The first chapter briefly exposes the history of human computer interfaces. In computer history processing speed has always increased, while prices have fallen down. This tendency allowed to employ an increasing amount of computing power in interfaces, making computer’s language easier for humans and shifting the communicational effort from people to computers. (Dourish 2001) The most important moment in human computer interface history is the introduction of graphical interfaces and the adoption of the desktop metaphor. The desktop metaphor was presented to the general public at the end of 1970s; (Moggridge 2007) it allowed students, office workers and businessmen to approach computers for the first time. The desktop metaphor perfectly suited users needs of that time.

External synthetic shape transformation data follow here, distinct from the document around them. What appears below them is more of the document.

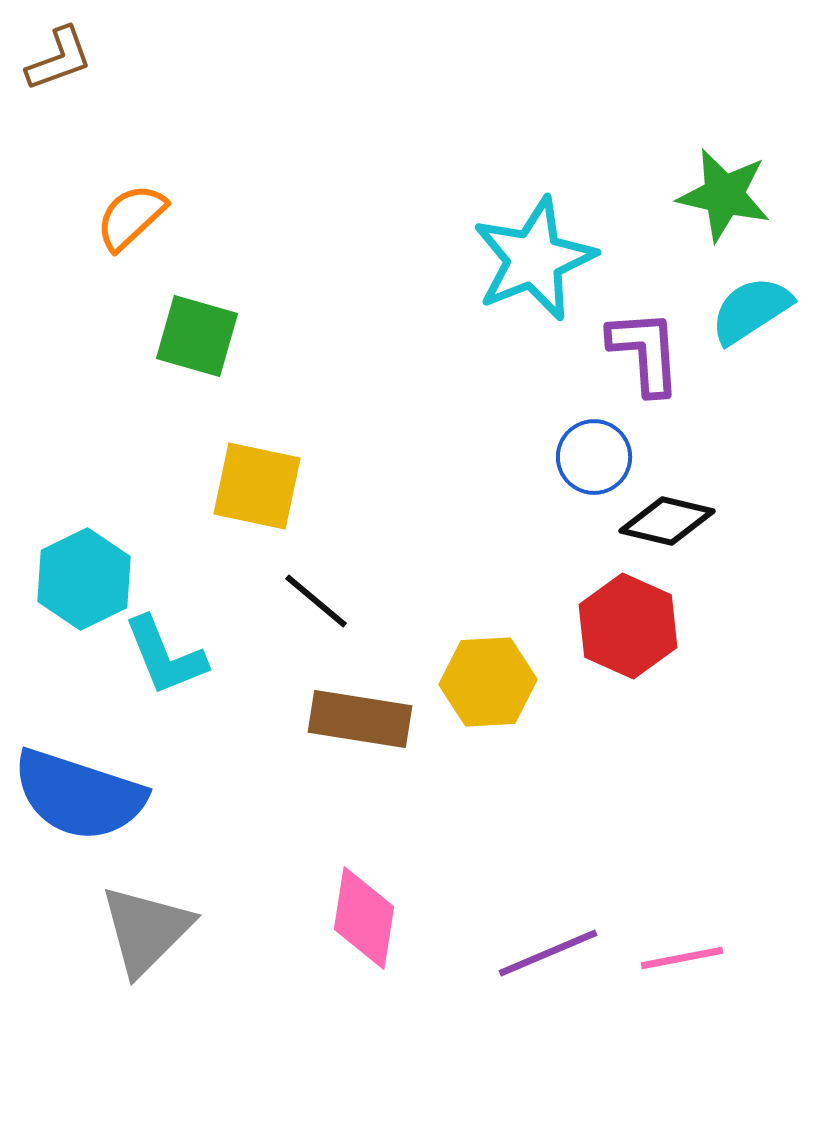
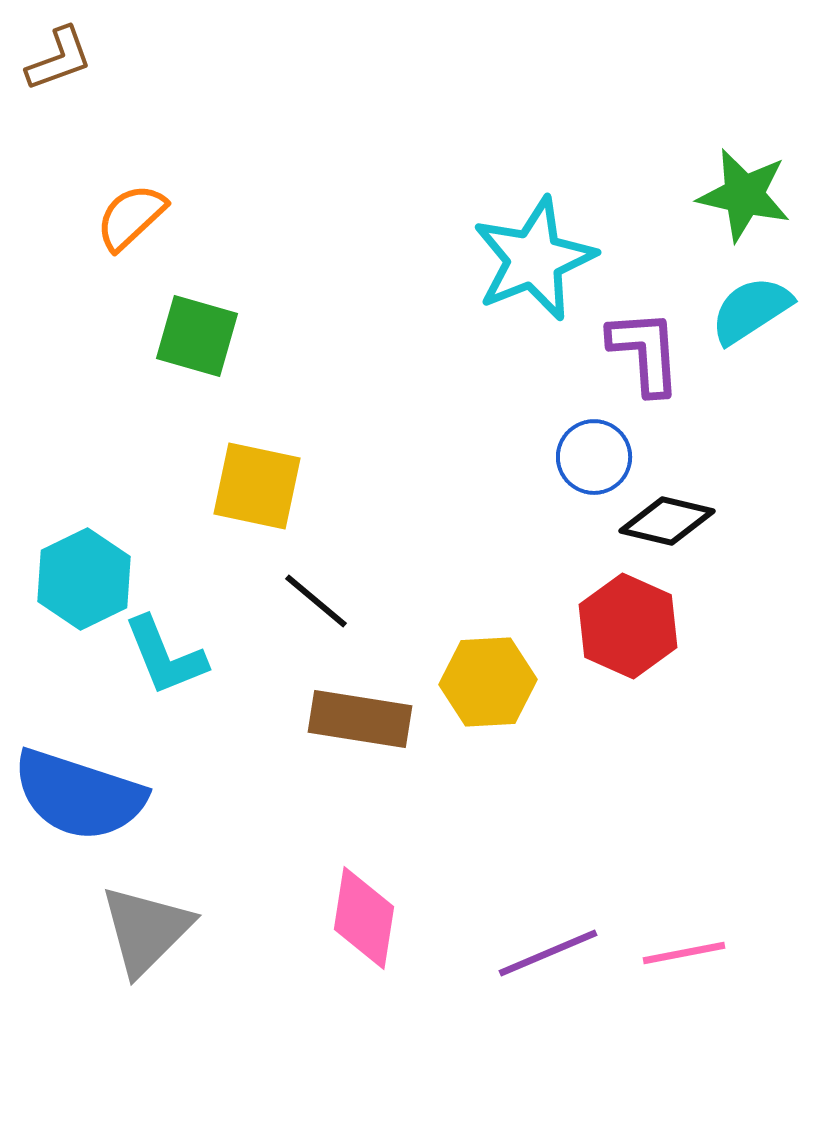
green star: moved 20 px right
pink line: moved 2 px right, 5 px up
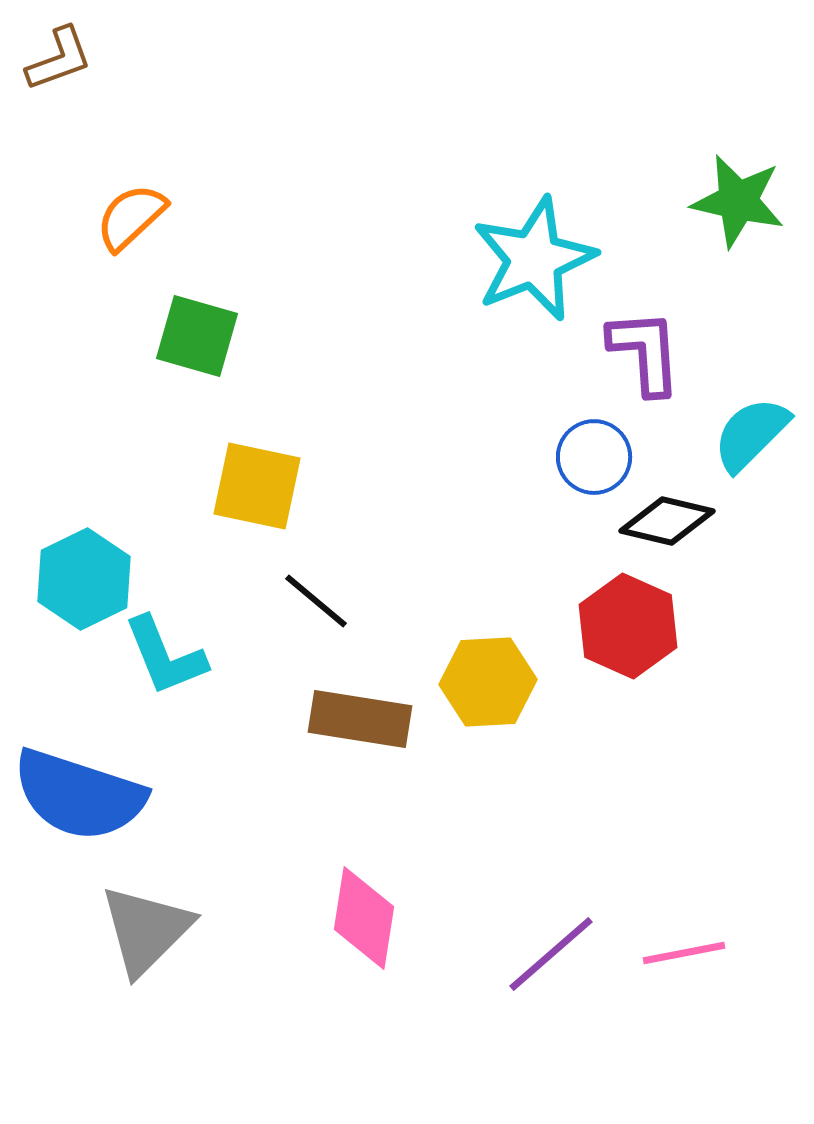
green star: moved 6 px left, 6 px down
cyan semicircle: moved 124 px down; rotated 12 degrees counterclockwise
purple line: moved 3 px right, 1 px down; rotated 18 degrees counterclockwise
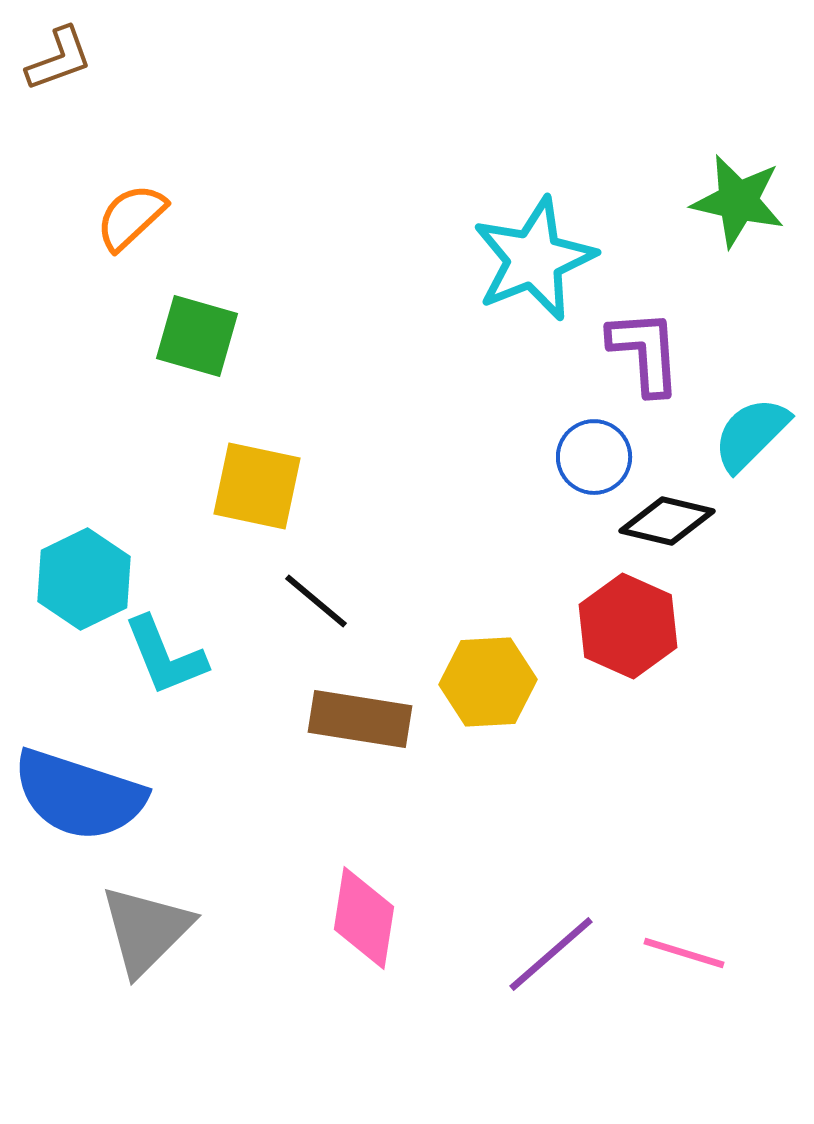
pink line: rotated 28 degrees clockwise
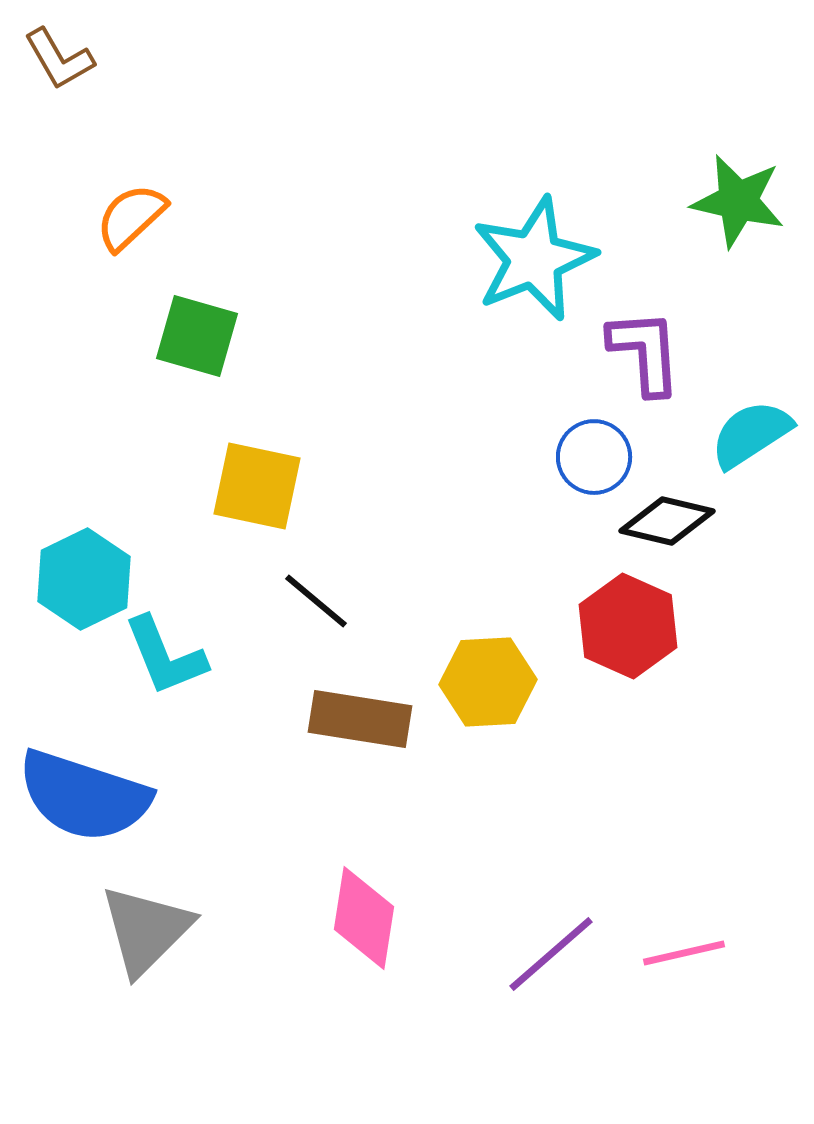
brown L-shape: rotated 80 degrees clockwise
cyan semicircle: rotated 12 degrees clockwise
blue semicircle: moved 5 px right, 1 px down
pink line: rotated 30 degrees counterclockwise
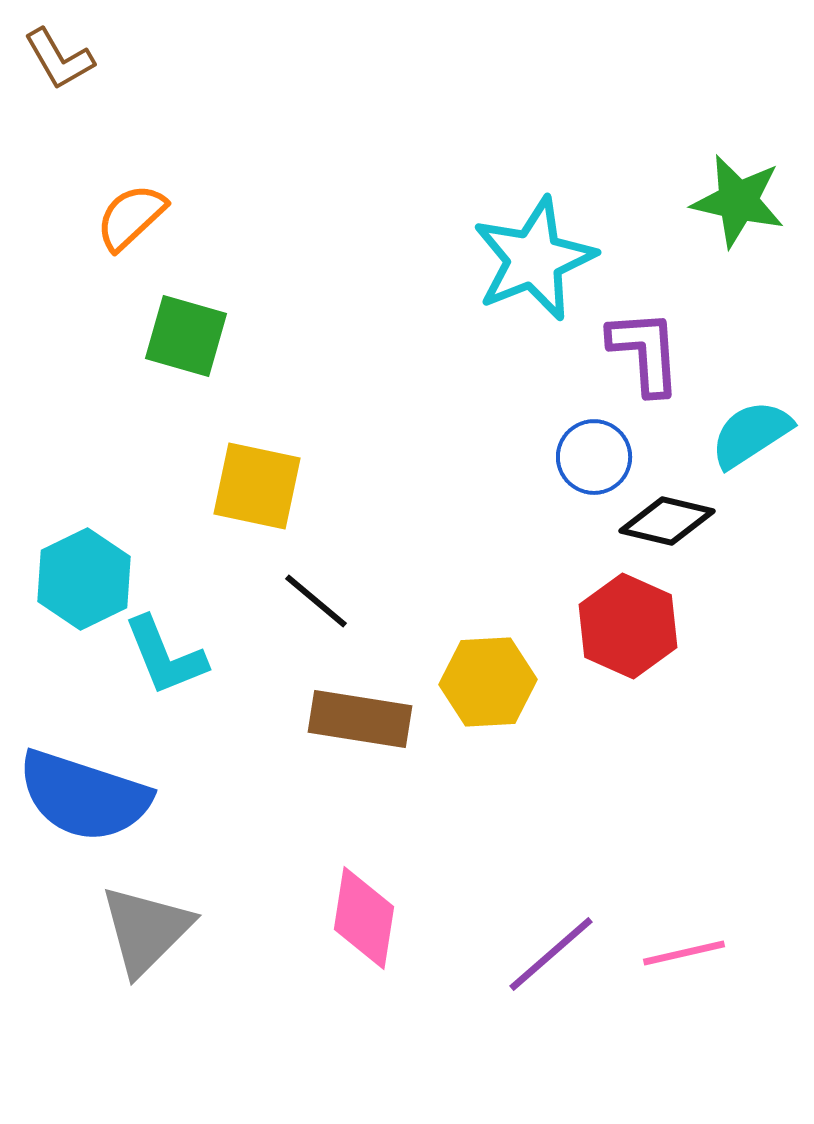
green square: moved 11 px left
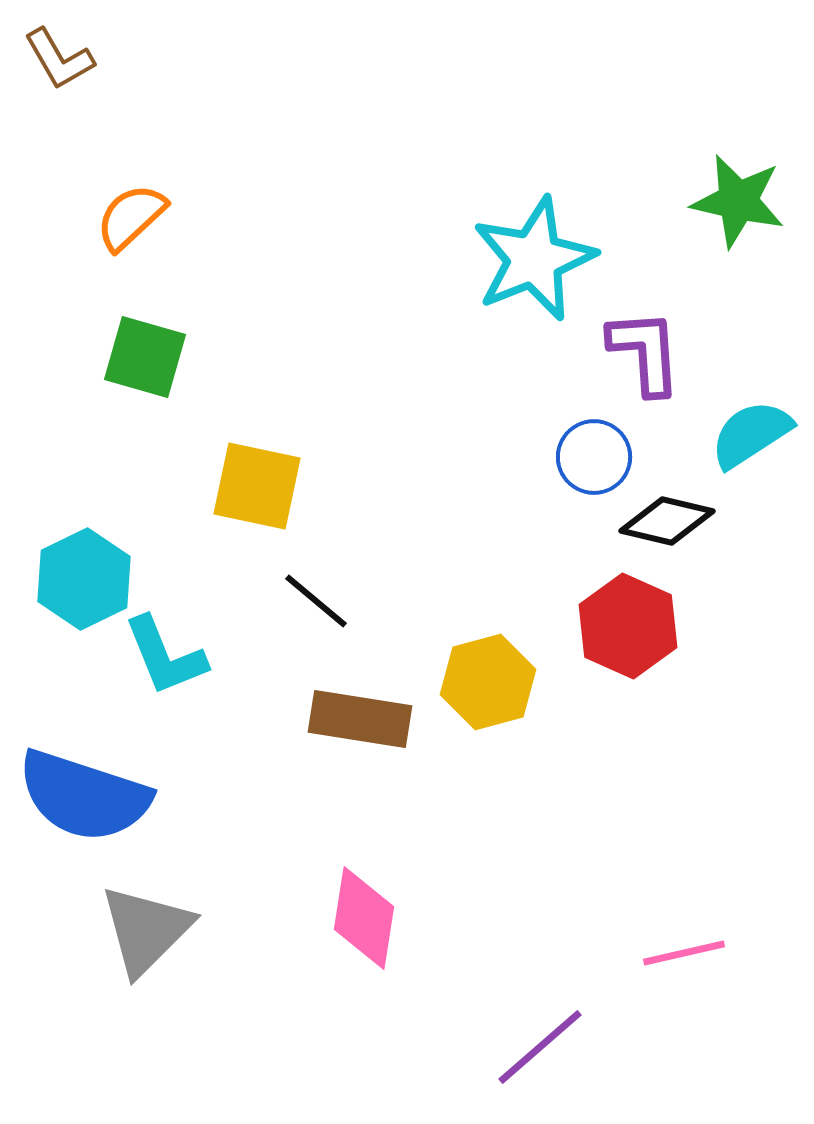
green square: moved 41 px left, 21 px down
yellow hexagon: rotated 12 degrees counterclockwise
purple line: moved 11 px left, 93 px down
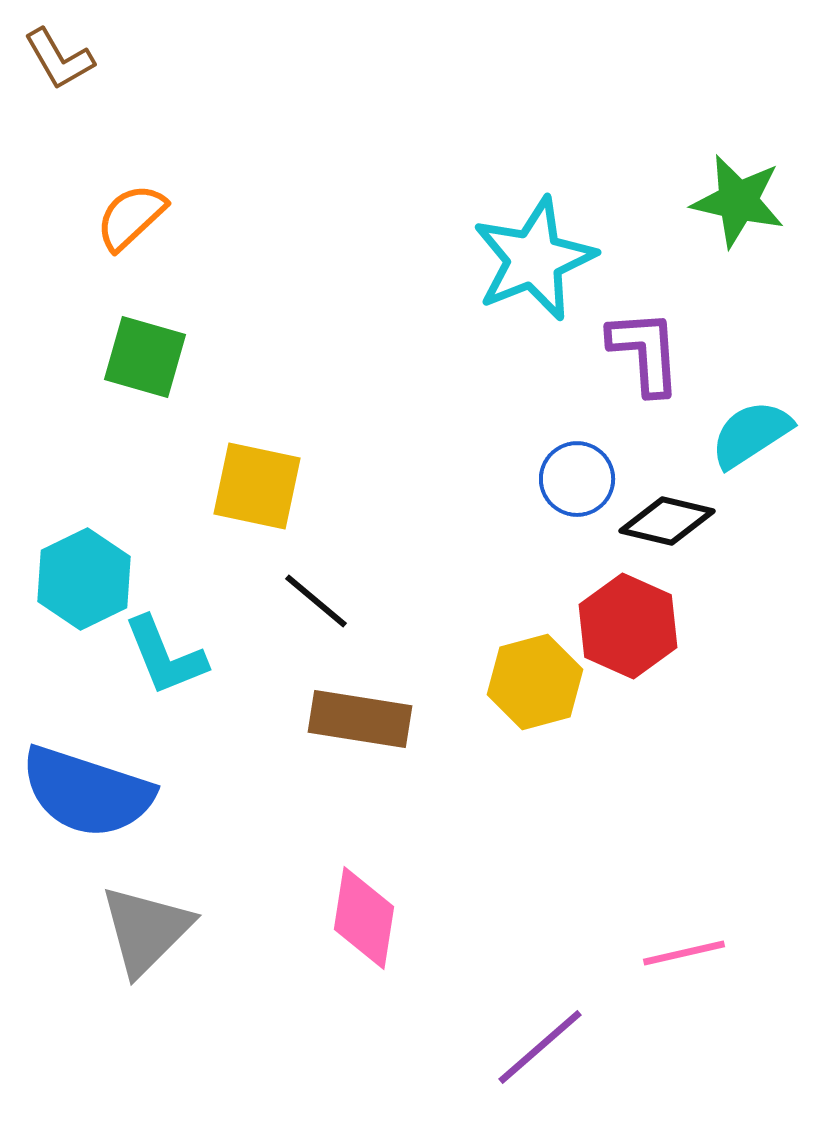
blue circle: moved 17 px left, 22 px down
yellow hexagon: moved 47 px right
blue semicircle: moved 3 px right, 4 px up
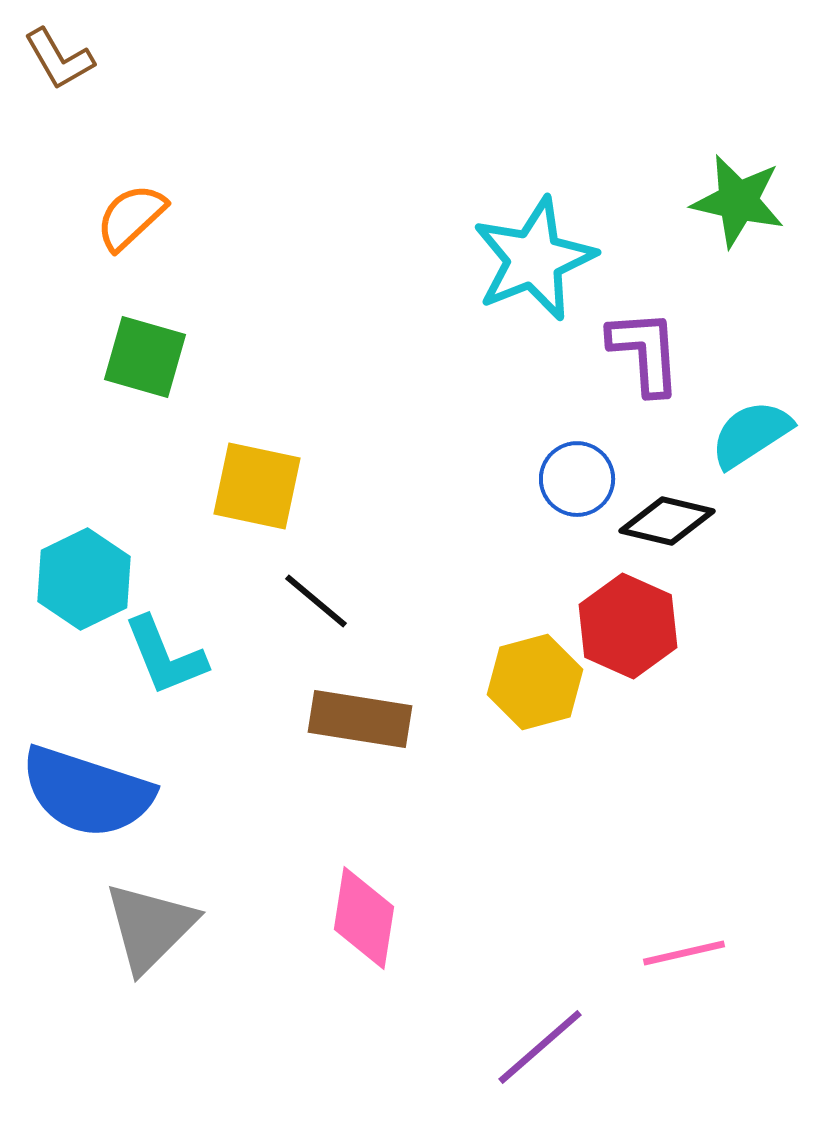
gray triangle: moved 4 px right, 3 px up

Now, 30 years after the desktop metaphor introduction, the way people use computers is very different. Computers are used to play videogames, listen to music, watch movies, browse the web, communicate with other people; they are used at home on a table, on the sofa, on the bed, in cars. But our indispensable assistants are still communicating with us using the same desktop metaphor. In the first chapter it is pointed out that not much has happened in human computer interface history, since the introduction of the desktop metaphor. Most computer users experienced folders and file cabinets first as computer icons and later as real world tools to organize documents. This dissertation argues that the way computers organize information is constrained to concepts that are not up-to-date.

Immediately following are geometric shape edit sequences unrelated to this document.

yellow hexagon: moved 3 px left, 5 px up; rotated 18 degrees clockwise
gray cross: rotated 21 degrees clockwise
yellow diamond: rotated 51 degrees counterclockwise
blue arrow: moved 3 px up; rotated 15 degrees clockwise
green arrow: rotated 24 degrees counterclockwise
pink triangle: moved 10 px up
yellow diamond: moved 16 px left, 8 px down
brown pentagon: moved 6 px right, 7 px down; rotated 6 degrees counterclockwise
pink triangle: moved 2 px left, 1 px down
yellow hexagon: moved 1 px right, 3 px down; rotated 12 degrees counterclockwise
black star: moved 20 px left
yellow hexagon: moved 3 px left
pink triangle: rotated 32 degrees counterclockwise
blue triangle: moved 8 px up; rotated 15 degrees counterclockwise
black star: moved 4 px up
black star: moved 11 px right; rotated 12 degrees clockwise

In the second chapter it is explained why the desktop metaphor was chosen. Some considerations, supported by authoritative points of view, about the use of metaphors in interface design are presented. Metaphors are powerful linguistic instruments used to compare something unknown to something known, but if used in a wrong way they can be misleading. At the end of the chapter it is illustrated the reasons why computer industry is anchored to the use of out-of-date concepts and metaphors.
The third chapter introduces some commercial and experimental interfaces aimed at improving or replacing the desktop metaphor. If the desktop metaphor is still in use it means that any alternative is good enough to replace the current paradigm. Then zooming interface paradigm is presented as an emerging alternative to the desktop metaphor. Zooming interfaces give users the possibility to easily control the level of displayed information, zooming on digital items as if they laid on an infinite plane. The zooming paradigm could mark a new big switch in human computer interface history. Also this chapter explains how zooming interfaces can better exploit the power of digital tools since they are less anchored to real world metaphors. Some zooming interface concepts already appears in current operating systems, but their full potentials have not been explored for the general use, yet.

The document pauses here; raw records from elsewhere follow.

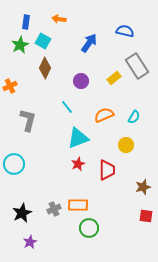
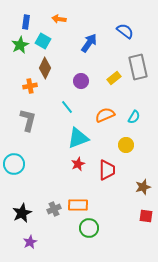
blue semicircle: rotated 24 degrees clockwise
gray rectangle: moved 1 px right, 1 px down; rotated 20 degrees clockwise
orange cross: moved 20 px right; rotated 16 degrees clockwise
orange semicircle: moved 1 px right
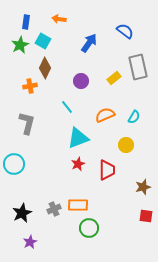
gray L-shape: moved 1 px left, 3 px down
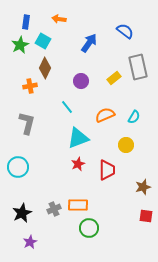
cyan circle: moved 4 px right, 3 px down
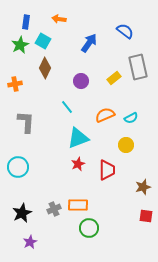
orange cross: moved 15 px left, 2 px up
cyan semicircle: moved 3 px left, 1 px down; rotated 32 degrees clockwise
gray L-shape: moved 1 px left, 1 px up; rotated 10 degrees counterclockwise
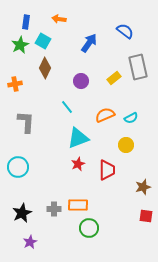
gray cross: rotated 24 degrees clockwise
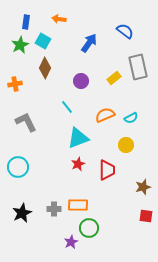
gray L-shape: rotated 30 degrees counterclockwise
purple star: moved 41 px right
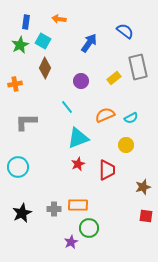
gray L-shape: rotated 65 degrees counterclockwise
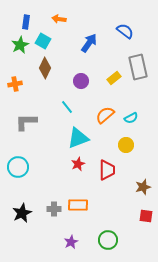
orange semicircle: rotated 18 degrees counterclockwise
green circle: moved 19 px right, 12 px down
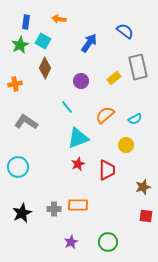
cyan semicircle: moved 4 px right, 1 px down
gray L-shape: rotated 35 degrees clockwise
green circle: moved 2 px down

In the last chapter, the One Laptop Per Child (OLPC) project is presented as a positive example of how interface design can take different routes. The OLPC project realized a laptop addressed at developing countries children. OLPC designers decided to realize an interface well suited for intended users, discarding the desktop metaphor and obsolete interface design conventions. OLPC interface is based on a zoom metaphor and it widely relies on spatialization as a universal concept understandable by different cultures.